** Exercise description **
Transcribe the following records exactly, images excluded.

Page-level text extractions:
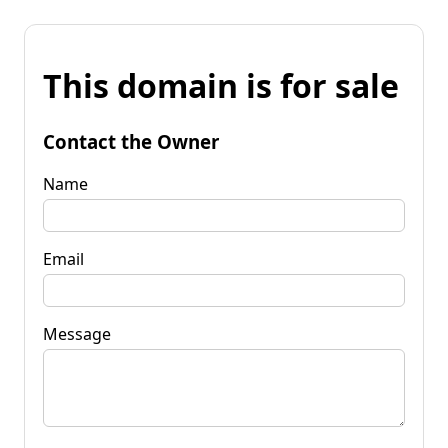
This domain is for sale
Contact the Owner
Name
Email
Message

** Result of this exercise **
This domain is for sale
Contact the Owner
Name
Email
Message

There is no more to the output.